> _YOUR INSTRUCTIONS_: A faithful copy of the entire listing is what is needed.

** Opening SOURCE MATERIAL block **

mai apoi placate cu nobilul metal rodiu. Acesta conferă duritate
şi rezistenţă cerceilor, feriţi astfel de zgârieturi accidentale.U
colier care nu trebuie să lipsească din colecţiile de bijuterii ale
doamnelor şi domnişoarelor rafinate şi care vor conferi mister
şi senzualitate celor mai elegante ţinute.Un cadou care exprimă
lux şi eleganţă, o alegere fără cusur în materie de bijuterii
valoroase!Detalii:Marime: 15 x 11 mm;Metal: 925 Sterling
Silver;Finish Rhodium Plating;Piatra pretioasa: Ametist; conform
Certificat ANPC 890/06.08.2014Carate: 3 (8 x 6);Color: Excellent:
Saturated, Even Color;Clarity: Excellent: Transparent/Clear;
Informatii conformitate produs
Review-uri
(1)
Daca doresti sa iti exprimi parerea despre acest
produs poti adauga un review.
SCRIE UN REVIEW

** Closing SOURCE MATERIAL block **

> _ANSWER BOX_:
mai apoi placate cu nobilul metal rodiu. Acesta conferă duritate
şi rezistenţă cerceilor, feriţi astfel de zgârieturi accidentale.U
colier care nu trebuie să lipsească din colecţiile de bijuterii ale
doamnelor şi domnişoarelor rafinate şi care vor conferi mister
şi senzualitate celor mai elegante ţinute.Un cadou care exprimă
lux şi eleganţă, o alegere fără cusur în materie de bijuterii
valoroase!Detalii:Marime: 15 x 11 mm;Metal: 925 Sterling
Silver;Finish Rhodium Plating;Piatra pretioasa: Ametist; conform
Certificat ANPC 890/06.08.2014Carate: 3 (8 x 6);Color: Excellent:
Saturated, Even Color;Clarity: Excellent: Transparent/Clear;
Informatii conformitate produs
Review-uri
(1)
Daca doresti sa iti exprimi parerea despre acest
produs poti adauga un review.
SCRIE UN REVIEW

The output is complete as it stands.